I don’t see how the example in the OP shows an anti-gun bias, idiotic though the reference is.
You could wonder about the way certain stories are phrased, though.
For instance, this account of the search for a fugitive wanted on sex crime charges contains the following paragraph:
“After that, Cortez was charged with having guns illegally. Police said they found several handguns, a hunting rifle and a black assault rifle in the home.”
What constitutes a “black assault rifle”? Are they more powerful and scarier than brown or green assault rifles? Should they be legal only in pink, on the theory that people would be less likely to use them in a violent manner (former Iowa football coach Hayden Fry had the visitors’ locker room painted pink because he thought that would make opposing players less aggressive. So maybe this is the solution to gun crime as well)?

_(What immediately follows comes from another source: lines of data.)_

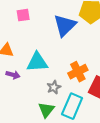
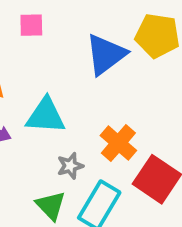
orange cross: (78, 72) -> (118, 143), turned -30
green triangle: (46, 110) -> (51, 206), turned -30

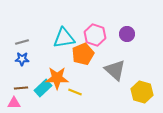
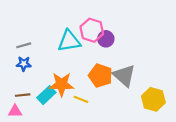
purple circle: (127, 34) -> (106, 39), moved
pink hexagon: (95, 35) -> (92, 30), moved
orange pentagon: (83, 54) -> (100, 76), moved, turned -30

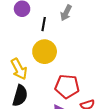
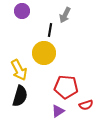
black line: (44, 24) -> (50, 30), moved

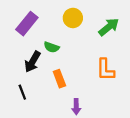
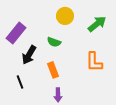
purple rectangle: (27, 24) -> (16, 33), moved
green semicircle: (52, 47) -> (54, 42), moved
purple arrow: (76, 107) -> (58, 95), moved

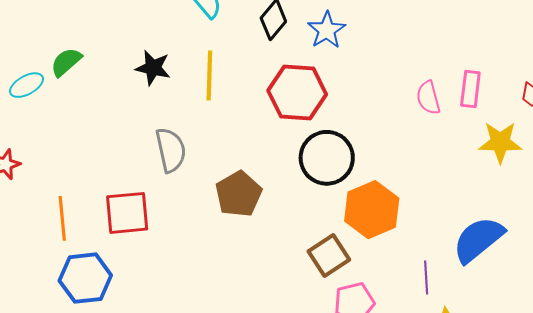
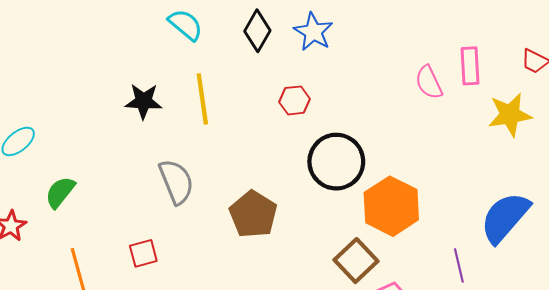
green semicircle: (66, 62) -> (60, 192), moved
red hexagon: (297, 92) -> (295, 100), size x0.5
red square: (127, 213) -> (143, 253), size x0.6

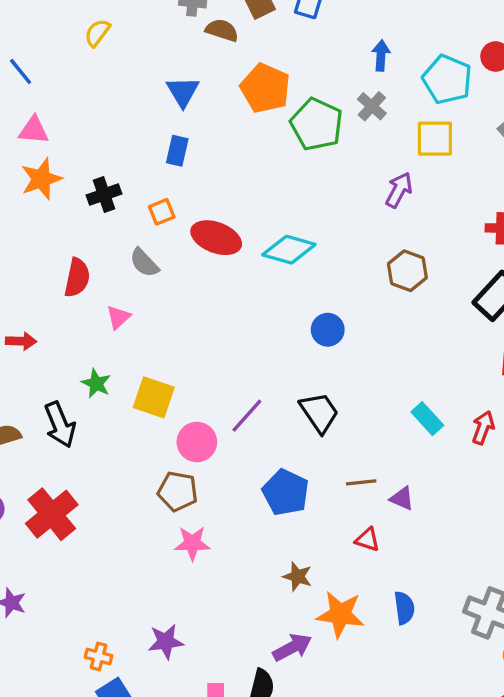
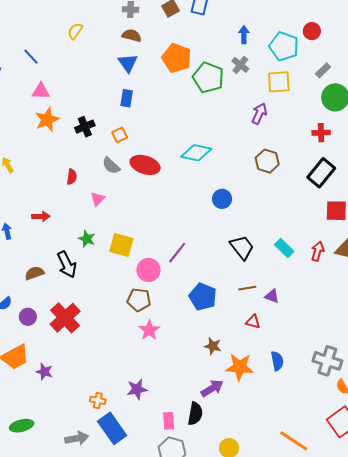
brown semicircle: (222, 30) -> (132, 36), moved
red ellipse: (216, 238) -> (145, 165), moved
red semicircle: (77, 278) -> (72, 177), size x0.7
black trapezoid: (319, 412) -> (242, 247), moved
pink star: (192, 543) -> (149, 330), turned -30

the .40 S&W round is essentially a shortened, somewhat less powerful version of the 10mm Auto. Because of the compactness of the round it became the favorite of law enforcement for high capacity service autoloading pistols after it was realized that the 9mm Parabellum round wasn’t the end-all be-all of handgun rounds that Hollywood portrayed. To complete the circle, Sig-Sauer came up with a round called the .357 SIG, which is a .40 S&W-sized cartridge necked down to a 9mm round, ostensibly giving the same ballistics as the vaunted .357 Magnum out of a short-barreled revolver. Whether there is any material different in stopping potential between these rounds is questionable, but it sure makes for a revolving door of firearms purchases by large law enforcement agencies; another triumph for marketing, IMHO. (I’ll stick with a SIG P220 in the venerable .45 ACP, thank you.)
Anyway, the .40 S&W and 10mm Auto are not, despite using same diameter case and same weight bullets, not interchangable in autoloading pistols, though presumably you could fire a .40 S&W in the rare revolver chambered for the 10mm Auto. I have never heard of a revolver chambered for the .40 S&W (and certainly not one that would contain 15 rounds), but the Glock 22 does have a 15 round magazine (not a “clip”). I have a hard time as seeing this statement as any kind of anti-gun conspiracy; more likely just another member of the Fourth Estate who lacks basic knowledge upon the topic on which he or she is reporting, and is unwilling to take the time or exert the effort to do minimal fact-checking, those skills not being emphasized in journalism or communications schools, I guess. Anyway, for pure density of fallacy regarding firearms, nothing beats the line uttered by Bruce Willis in Die Hard 2: “That punk pulled a Glock 7 on me. You know what that is? It’s a porcelain gun made in Germany. It dosen’t show up on you airport X-ray machines, and it cost more than you make here in a month.”
Can anyone spot all five errors in that statement?
Stranger
Going entirely from memory, no Googling…
- no model 7
- not porcelain, duh
- not made in Germany?
- does show up on X-ray (for fucks sake, that one’s stupid)
- um…more than a month? I guess if he’s like 15 or something.
Well, if the gun is fictional, then #5 could be true, no?
It’s possible that you’re the one who is biased. Nahhhhh. Couldn’t be.
Certainly there’s a lot of anti-gun bias in newspaper and TV reporting.